Action item
The lines to copy are those with "United" in them. Pull each one from the entries below.

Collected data
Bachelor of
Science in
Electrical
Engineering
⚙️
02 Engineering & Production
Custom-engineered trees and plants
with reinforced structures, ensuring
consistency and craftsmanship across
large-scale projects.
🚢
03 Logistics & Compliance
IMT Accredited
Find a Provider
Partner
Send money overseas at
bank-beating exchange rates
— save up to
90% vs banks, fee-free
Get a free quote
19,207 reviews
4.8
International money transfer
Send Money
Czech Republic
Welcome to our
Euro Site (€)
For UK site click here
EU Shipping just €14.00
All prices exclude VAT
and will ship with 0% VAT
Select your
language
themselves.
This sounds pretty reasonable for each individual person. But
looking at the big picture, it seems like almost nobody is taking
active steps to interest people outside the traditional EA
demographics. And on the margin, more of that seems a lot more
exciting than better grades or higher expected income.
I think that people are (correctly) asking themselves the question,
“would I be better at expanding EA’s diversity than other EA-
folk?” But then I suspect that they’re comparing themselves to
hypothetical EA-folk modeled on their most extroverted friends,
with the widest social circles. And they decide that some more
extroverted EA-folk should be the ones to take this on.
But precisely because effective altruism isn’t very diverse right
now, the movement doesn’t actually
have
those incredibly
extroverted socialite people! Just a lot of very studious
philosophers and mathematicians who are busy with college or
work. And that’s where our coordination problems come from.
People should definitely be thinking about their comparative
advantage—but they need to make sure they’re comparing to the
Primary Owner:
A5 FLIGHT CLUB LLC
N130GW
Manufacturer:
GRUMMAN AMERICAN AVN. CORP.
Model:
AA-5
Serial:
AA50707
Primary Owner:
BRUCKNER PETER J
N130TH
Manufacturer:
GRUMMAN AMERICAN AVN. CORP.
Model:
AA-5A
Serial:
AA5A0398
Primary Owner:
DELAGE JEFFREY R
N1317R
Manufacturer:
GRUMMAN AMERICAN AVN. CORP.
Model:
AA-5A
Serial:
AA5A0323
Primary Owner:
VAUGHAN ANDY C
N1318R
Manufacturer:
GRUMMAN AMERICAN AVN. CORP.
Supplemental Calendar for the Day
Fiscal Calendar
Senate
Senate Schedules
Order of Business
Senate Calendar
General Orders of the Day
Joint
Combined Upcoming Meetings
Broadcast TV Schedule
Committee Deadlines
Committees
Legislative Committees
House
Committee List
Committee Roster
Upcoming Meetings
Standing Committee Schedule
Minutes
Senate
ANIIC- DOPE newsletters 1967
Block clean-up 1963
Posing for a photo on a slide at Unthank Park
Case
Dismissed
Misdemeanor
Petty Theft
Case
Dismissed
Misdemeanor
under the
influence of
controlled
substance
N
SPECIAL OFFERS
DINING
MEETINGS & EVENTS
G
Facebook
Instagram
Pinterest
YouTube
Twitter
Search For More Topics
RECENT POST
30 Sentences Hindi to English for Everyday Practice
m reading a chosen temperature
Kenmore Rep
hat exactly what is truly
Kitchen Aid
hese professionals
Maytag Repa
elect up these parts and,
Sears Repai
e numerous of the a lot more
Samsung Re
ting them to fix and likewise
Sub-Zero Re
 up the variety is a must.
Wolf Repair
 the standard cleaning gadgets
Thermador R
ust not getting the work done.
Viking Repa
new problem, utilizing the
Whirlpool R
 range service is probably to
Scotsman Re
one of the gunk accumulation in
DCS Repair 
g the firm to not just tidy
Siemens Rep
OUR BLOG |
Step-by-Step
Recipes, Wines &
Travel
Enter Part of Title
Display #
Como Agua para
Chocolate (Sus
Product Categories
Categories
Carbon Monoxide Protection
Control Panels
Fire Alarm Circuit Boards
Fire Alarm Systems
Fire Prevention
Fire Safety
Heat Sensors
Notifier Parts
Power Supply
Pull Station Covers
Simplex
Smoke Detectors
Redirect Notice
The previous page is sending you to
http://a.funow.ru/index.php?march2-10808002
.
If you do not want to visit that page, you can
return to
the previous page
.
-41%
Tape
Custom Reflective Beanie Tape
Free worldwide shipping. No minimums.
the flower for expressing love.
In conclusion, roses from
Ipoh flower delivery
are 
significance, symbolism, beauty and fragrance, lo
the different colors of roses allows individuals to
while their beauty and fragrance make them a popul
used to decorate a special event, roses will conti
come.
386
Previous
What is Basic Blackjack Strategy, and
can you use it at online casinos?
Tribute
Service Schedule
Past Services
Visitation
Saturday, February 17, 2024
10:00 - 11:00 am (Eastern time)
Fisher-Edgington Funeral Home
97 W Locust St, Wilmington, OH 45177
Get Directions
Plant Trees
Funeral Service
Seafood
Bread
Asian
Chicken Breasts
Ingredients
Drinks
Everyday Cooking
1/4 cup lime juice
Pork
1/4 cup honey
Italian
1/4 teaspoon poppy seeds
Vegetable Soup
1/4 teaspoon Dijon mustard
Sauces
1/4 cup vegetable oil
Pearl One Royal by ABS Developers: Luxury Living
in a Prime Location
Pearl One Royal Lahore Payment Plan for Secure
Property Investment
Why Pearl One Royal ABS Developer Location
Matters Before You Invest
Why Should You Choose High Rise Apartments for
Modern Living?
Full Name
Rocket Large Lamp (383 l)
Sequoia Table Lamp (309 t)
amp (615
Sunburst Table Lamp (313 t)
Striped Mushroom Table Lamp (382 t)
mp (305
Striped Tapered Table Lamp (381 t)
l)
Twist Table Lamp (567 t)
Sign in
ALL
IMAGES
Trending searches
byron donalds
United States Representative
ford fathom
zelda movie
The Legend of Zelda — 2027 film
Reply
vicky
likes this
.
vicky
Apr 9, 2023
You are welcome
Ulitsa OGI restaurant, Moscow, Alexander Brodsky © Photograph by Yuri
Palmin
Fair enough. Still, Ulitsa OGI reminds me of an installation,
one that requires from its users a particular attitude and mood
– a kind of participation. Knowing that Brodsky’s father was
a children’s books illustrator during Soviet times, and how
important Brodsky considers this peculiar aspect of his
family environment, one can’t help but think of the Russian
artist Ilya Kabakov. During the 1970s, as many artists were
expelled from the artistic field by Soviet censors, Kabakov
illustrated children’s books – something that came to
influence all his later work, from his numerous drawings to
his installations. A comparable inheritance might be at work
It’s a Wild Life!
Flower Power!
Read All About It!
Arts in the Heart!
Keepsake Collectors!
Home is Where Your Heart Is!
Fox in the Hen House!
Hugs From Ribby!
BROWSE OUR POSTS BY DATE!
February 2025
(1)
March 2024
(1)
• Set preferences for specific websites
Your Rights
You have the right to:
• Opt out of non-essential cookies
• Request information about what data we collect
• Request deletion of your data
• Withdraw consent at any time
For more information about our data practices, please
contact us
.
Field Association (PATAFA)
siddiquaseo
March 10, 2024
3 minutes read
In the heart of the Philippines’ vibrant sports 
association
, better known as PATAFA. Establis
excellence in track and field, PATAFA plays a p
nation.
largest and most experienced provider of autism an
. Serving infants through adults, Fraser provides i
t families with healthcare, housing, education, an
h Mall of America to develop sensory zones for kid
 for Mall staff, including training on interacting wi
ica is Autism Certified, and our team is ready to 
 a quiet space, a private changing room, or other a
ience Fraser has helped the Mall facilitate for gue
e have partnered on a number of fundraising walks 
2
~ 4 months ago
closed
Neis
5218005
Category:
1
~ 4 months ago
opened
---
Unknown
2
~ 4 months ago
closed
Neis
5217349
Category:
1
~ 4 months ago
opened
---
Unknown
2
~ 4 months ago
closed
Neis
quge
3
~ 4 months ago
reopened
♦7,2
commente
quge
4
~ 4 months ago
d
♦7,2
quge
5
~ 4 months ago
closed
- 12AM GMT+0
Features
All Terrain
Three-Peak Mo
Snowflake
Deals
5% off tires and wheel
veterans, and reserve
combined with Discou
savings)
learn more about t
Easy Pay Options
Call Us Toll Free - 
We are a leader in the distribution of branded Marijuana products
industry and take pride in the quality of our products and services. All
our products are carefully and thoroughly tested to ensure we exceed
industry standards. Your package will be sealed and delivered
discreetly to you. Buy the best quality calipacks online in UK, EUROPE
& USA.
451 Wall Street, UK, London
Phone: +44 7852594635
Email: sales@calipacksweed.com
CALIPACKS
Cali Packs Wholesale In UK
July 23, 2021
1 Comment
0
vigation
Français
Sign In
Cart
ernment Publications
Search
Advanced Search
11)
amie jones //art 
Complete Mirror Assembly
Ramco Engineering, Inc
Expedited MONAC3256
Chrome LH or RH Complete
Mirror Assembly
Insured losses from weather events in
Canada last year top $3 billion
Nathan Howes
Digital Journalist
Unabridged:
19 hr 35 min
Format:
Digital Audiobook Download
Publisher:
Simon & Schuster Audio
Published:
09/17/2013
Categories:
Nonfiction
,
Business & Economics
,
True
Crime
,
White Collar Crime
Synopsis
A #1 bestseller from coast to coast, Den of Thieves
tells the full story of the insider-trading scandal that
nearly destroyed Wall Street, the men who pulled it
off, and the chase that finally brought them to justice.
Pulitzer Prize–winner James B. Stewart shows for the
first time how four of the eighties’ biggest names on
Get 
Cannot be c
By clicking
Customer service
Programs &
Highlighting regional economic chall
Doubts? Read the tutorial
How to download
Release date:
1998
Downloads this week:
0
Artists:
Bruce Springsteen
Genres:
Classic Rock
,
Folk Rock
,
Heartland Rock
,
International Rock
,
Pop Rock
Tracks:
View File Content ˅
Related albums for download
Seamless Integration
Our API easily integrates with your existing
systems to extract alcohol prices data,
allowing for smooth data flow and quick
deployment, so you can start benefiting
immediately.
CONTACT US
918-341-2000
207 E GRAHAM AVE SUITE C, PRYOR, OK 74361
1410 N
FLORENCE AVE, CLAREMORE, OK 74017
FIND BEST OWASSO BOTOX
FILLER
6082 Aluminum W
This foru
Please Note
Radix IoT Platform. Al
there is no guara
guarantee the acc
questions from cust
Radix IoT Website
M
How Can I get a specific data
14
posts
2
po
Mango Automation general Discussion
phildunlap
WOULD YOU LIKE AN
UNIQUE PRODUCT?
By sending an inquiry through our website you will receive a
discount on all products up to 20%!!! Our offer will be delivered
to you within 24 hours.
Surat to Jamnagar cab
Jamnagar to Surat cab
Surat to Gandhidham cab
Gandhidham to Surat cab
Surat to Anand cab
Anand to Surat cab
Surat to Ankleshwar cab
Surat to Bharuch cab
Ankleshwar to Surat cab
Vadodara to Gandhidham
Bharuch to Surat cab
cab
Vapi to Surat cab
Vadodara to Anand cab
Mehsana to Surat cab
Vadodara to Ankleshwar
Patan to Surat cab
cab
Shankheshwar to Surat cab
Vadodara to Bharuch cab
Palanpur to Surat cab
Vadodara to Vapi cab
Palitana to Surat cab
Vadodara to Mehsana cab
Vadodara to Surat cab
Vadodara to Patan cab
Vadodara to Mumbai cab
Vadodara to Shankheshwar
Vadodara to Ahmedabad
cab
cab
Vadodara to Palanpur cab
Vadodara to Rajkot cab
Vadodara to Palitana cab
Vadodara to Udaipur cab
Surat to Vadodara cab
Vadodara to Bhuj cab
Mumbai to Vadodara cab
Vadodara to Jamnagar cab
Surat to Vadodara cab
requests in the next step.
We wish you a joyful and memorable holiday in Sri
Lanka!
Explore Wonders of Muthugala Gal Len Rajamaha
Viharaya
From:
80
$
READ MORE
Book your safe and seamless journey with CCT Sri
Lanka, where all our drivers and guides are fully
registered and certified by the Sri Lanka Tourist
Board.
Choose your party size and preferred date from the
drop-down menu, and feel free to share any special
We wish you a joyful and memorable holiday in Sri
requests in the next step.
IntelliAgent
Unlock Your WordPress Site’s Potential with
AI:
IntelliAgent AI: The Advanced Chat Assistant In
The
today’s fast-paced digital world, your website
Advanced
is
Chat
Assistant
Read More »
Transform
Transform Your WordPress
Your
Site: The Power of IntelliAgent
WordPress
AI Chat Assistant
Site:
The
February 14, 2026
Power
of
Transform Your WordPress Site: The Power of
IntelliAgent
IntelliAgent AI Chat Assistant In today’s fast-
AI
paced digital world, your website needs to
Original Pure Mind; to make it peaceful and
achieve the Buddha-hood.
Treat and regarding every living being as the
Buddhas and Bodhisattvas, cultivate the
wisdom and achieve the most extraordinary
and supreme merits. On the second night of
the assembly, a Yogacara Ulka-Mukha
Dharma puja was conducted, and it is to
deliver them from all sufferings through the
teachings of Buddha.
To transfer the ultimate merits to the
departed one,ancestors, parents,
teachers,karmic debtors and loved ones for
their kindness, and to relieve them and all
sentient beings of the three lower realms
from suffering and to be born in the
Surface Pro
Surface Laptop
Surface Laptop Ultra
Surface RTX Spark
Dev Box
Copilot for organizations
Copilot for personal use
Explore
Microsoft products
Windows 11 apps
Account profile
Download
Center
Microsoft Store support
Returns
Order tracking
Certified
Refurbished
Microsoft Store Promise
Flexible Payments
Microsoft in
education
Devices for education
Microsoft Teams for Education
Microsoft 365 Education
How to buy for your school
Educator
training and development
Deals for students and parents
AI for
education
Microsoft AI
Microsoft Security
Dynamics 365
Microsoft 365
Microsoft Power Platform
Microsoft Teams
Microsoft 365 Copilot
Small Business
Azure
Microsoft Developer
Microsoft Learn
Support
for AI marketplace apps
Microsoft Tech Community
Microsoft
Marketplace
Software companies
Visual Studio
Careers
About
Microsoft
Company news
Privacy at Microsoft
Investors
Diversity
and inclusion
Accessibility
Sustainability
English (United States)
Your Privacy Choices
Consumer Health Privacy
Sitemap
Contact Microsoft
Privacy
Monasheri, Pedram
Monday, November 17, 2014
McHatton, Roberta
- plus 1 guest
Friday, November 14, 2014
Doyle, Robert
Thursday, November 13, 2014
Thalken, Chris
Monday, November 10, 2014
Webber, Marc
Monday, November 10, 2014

Written response
United States Representative
English (United States)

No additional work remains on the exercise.